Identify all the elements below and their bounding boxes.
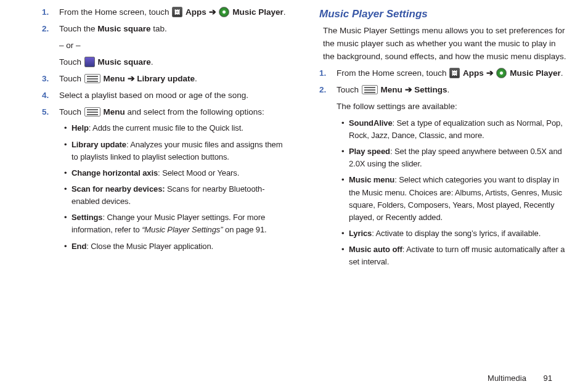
step-number: 2. bbox=[319, 84, 326, 97]
bullet: • bbox=[64, 139, 67, 151]
arrow: ➔ bbox=[486, 68, 496, 78]
follow-list-intro: The follow settings are available: bbox=[337, 100, 569, 113]
section-intro: The Music Player Settings menu allows yo… bbox=[319, 25, 569, 63]
step-text: Select a playlist based on mood or age o… bbox=[59, 91, 248, 100]
step-5: 5. Touch Menu and select from the follow… bbox=[42, 106, 290, 119]
period: . bbox=[151, 57, 153, 67]
music-square-label: Music square bbox=[98, 57, 151, 67]
step-number: 3. bbox=[42, 73, 49, 86]
list-item: • Scan for nearby devices: Scans for nea… bbox=[64, 183, 290, 208]
list-item: • Settings: Change your Music Player set… bbox=[64, 211, 290, 236]
step-number: 1. bbox=[319, 67, 326, 80]
list-item: • Lyrics: Activate to display the song’s… bbox=[341, 227, 569, 240]
option-settings: Settings bbox=[71, 213, 102, 222]
list-item: • Change horizontal axis: Select Mood or… bbox=[64, 167, 290, 179]
step-number: 5. bbox=[42, 106, 49, 119]
footer: Multimedia 91 bbox=[488, 372, 552, 385]
bullet: • bbox=[64, 183, 67, 195]
bullet: • bbox=[64, 122, 67, 134]
option-change-axis: Change horizontal axis bbox=[71, 168, 158, 178]
menu-icon bbox=[84, 107, 100, 116]
step-3: 3. Touch Menu ➔ Library update. bbox=[42, 73, 290, 86]
menu-icon bbox=[362, 85, 378, 94]
list-item: • End: Close the Music Player applicatio… bbox=[64, 240, 290, 253]
step-number: 2. bbox=[42, 23, 49, 36]
step-1: 1. From the Home screen, touch Apps ➔ Mu… bbox=[42, 6, 290, 19]
bullet: • bbox=[341, 117, 344, 129]
library-update-label: Library update bbox=[137, 74, 195, 83]
period: . bbox=[195, 74, 197, 83]
music-player-icon bbox=[496, 68, 507, 78]
list-item: • SoundAlive: Set a type of equalization… bbox=[341, 117, 569, 142]
music-player-label: Music Player bbox=[232, 7, 284, 17]
period: . bbox=[447, 85, 450, 94]
option-end: End bbox=[71, 242, 86, 251]
step-4: 4. Select a playlist based on mood or ag… bbox=[42, 89, 290, 102]
page-number: 91 bbox=[544, 372, 552, 385]
option-help: Help bbox=[71, 123, 89, 133]
bullet: • bbox=[64, 211, 67, 224]
step-text: Touch bbox=[59, 57, 84, 67]
bullet: • bbox=[64, 167, 67, 179]
music-square-label: Music square bbox=[97, 24, 150, 33]
step-text: Touch the bbox=[59, 24, 97, 33]
option-library-update: Library update bbox=[71, 140, 126, 149]
music-player-label: Music Player bbox=[510, 68, 561, 78]
step-text: From the Home screen, touch bbox=[337, 68, 449, 78]
step-1: 1. From the Home screen, touch Apps ➔ Mu… bbox=[319, 67, 569, 80]
option-lyrics: Lyrics bbox=[349, 229, 372, 238]
apps-icon bbox=[449, 68, 460, 78]
menu-label: Menu bbox=[104, 74, 125, 83]
option-desc: : Select Mood or Years. bbox=[158, 168, 239, 178]
option-play-speed: Play speed bbox=[349, 147, 390, 156]
bullet: • bbox=[341, 145, 344, 158]
step-text: Touch bbox=[337, 85, 361, 94]
step-2-alt: Touch Music square. bbox=[59, 56, 290, 69]
option-desc: : Adds the current music file to the Qui… bbox=[89, 123, 243, 133]
step-text: Touch bbox=[59, 74, 84, 83]
option-scan-devices: Scan for nearby devices: bbox=[71, 184, 167, 194]
music-player-icon bbox=[219, 7, 229, 17]
step-text: Touch bbox=[59, 107, 84, 116]
step-text-tail: tab. bbox=[151, 24, 167, 33]
list-item: • Music auto off: Activate to turn off m… bbox=[341, 243, 569, 268]
option-desc: : Close the Music Player application. bbox=[86, 242, 213, 251]
menu-icon bbox=[84, 74, 100, 83]
apps-icon bbox=[172, 7, 182, 17]
period: . bbox=[561, 68, 563, 78]
arrow: ➔ bbox=[209, 7, 219, 17]
menu-label: Menu bbox=[104, 107, 125, 116]
footer-section: Multimedia bbox=[488, 374, 526, 383]
or-divider: – or – bbox=[59, 39, 290, 52]
bullet: • bbox=[341, 227, 344, 240]
period: . bbox=[284, 7, 286, 17]
arrow: ➔ bbox=[128, 74, 137, 83]
bullet: • bbox=[341, 174, 344, 186]
list-item: • Music menu: Select which categories yo… bbox=[341, 174, 569, 224]
option-music-menu: Music menu bbox=[349, 175, 394, 184]
arrow: ➔ bbox=[405, 85, 415, 94]
step-text-tail: and select from the following options: bbox=[128, 107, 264, 116]
xref-link[interactable]: “Music Player Settings” bbox=[142, 225, 223, 234]
bullet: • bbox=[64, 240, 67, 253]
apps-label: Apps bbox=[463, 68, 484, 78]
option-soundalive: SoundAlive bbox=[349, 118, 393, 128]
settings-label: Settings bbox=[414, 85, 447, 94]
step-2: 2. Touch Menu ➔ Settings. bbox=[319, 84, 569, 97]
apps-label: Apps bbox=[186, 7, 206, 17]
option-desc: : Activate to display the song’s lyrics,… bbox=[372, 229, 541, 238]
xref-page: on page 91. bbox=[223, 225, 267, 234]
music-square-icon bbox=[84, 57, 95, 67]
option-music-auto-off: Music auto off bbox=[349, 245, 402, 254]
menu-label: Menu bbox=[381, 85, 402, 94]
bullet: • bbox=[341, 243, 344, 256]
list-item: • Library update: Analyzes your music fi… bbox=[64, 139, 290, 163]
step-number: 1. bbox=[42, 6, 49, 19]
step-number: 4. bbox=[42, 89, 49, 102]
list-item: • Help: Adds the current music file to t… bbox=[64, 122, 290, 134]
step-text: From the Home screen, touch bbox=[59, 7, 171, 17]
list-item: • Play speed: Set the play speed anywher… bbox=[341, 145, 569, 170]
section-title: Music Player Settings bbox=[319, 6, 569, 22]
step-2: 2. Touch the Music square tab. bbox=[42, 23, 290, 36]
----------
* _Problem requirements_
If a line in the material above holds "based", copy it.

* _Task response_
step-text: Select a playlist based on mood or age o… bbox=[59, 91, 248, 100]
step-4: 4. Select a playlist based on mood or ag… bbox=[42, 89, 290, 102]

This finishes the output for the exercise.